本発明は、従来技術による弊害に妨げられることなく、多孔性基板中の自己蛍光または反射率の高さに関する問題を解決するものである。本発明に従えば、マイクロアレイ基板の本質的な自己蛍光のレベルを低減させる試みにおいて、ガラスフリット組成物を変形して反射率を低下させた。
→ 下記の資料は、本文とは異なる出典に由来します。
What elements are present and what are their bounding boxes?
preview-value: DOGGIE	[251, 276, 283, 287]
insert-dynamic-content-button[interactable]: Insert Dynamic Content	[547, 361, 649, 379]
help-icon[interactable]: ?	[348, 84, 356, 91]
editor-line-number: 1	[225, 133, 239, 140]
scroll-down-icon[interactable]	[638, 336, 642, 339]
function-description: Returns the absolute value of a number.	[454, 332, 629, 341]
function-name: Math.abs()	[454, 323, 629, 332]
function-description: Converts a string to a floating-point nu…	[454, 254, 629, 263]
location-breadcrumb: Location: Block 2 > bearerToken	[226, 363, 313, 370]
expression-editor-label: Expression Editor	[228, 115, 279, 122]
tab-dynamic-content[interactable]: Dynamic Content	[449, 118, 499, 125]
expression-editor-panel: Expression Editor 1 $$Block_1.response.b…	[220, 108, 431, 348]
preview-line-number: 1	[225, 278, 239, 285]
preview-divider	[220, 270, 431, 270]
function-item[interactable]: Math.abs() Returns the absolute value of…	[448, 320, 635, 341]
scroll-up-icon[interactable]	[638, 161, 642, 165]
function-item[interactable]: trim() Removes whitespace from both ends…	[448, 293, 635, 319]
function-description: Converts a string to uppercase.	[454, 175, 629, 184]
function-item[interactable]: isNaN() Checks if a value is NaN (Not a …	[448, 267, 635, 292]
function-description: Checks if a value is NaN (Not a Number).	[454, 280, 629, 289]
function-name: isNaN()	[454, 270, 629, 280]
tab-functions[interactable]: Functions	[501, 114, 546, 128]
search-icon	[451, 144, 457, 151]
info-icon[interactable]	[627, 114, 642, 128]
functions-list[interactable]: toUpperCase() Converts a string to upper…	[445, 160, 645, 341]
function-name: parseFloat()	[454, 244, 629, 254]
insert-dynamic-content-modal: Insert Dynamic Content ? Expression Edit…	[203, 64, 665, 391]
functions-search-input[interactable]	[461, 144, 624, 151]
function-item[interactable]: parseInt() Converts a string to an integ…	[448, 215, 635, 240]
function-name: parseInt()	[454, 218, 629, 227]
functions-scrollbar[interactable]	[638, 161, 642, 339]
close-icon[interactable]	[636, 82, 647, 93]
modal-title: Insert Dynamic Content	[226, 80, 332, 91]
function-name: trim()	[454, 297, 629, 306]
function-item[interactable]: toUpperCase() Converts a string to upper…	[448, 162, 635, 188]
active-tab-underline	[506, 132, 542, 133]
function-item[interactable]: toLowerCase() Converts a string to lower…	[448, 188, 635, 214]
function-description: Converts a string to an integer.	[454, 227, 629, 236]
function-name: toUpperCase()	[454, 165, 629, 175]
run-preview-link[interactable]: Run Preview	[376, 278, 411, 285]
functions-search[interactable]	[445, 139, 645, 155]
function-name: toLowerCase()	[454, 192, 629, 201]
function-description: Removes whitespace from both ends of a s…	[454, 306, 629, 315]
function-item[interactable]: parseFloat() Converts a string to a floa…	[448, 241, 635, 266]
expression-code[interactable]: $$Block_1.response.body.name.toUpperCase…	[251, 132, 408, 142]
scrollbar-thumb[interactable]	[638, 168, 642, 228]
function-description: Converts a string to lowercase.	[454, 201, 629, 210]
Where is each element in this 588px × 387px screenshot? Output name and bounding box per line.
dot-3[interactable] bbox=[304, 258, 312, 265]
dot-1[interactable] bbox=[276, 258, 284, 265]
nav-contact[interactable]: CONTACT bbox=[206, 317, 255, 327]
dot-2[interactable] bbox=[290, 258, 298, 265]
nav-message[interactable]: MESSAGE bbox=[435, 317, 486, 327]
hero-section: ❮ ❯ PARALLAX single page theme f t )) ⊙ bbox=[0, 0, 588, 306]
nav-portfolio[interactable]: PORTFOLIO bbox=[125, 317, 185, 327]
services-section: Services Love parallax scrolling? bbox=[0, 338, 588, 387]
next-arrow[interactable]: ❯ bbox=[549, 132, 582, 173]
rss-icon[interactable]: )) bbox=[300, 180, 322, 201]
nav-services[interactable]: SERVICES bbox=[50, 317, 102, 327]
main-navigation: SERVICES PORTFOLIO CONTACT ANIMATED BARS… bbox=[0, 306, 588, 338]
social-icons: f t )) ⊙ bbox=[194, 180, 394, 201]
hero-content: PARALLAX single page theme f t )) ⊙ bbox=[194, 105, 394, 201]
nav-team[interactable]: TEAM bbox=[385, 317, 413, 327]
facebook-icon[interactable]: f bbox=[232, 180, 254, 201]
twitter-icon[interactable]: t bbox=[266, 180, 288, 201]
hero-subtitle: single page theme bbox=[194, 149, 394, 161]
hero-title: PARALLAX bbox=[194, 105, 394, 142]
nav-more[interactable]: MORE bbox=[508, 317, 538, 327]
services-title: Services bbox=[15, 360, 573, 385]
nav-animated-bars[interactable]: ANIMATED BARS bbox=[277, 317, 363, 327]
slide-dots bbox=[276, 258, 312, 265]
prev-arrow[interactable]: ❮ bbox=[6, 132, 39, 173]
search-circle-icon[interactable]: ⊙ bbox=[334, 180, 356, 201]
迷反射光を吸収および減弱させることを目的として、ガラス組成物中に着色剤イオンを取り入れたが、所望されるような蛍光シグナルの全体的な大幅な低減は生じなかった。コバルトまたはニッケル（II）の酸化物を用い、別々に、または、互いにもしくはその他の遷移金属種と組み合わせて多孔性ガラス組成物に添加することによってほのかな色が得られ、この色が散乱を起こすために反射率およびバックグラウンドシグナルが低下した。「白色」または色が付いていない多孔性スライドと比較すると、色の付いた多孔性基板におけるCy5およびCy3ラベルに対する真のシグナルは、いずれも少なくとも20〜25％低下していた。Cy5由来のバックグラウンドの低下は、マイクロアレイ分析におけるシグナル−ノイズ比に大きな影響を与える。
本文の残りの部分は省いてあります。